→ **WHAT IS EXPECTED**
Wherever the string "designed" occurs in a line of these records, report that line.

→ **RECORD EXCERPTS**
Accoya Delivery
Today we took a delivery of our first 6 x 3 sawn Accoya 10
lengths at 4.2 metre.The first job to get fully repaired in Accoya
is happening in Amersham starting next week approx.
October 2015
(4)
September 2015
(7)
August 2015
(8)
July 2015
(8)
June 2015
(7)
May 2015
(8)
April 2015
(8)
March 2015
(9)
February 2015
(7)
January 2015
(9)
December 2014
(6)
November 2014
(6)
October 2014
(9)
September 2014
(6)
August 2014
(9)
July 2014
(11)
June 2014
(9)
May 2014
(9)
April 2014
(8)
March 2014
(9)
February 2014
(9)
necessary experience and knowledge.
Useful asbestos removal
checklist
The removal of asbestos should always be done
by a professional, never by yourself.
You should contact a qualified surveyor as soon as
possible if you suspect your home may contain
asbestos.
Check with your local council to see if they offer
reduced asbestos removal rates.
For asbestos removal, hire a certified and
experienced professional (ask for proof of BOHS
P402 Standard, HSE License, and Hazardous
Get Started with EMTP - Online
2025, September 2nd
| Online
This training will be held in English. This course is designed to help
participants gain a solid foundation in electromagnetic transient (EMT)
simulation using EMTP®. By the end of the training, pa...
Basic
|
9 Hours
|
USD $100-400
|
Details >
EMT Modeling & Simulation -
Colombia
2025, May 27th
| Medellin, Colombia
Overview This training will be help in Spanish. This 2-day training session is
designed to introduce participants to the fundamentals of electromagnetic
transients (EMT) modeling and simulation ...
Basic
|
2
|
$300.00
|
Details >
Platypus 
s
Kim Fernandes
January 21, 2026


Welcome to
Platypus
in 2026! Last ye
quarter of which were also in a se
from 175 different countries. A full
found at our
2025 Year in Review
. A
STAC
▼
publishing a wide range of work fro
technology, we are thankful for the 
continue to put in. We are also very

→ **WORKED SOLUTION**
This training will be held in English. This course is designed to help
designed to introduce participants to the fundamentals of electromagnetic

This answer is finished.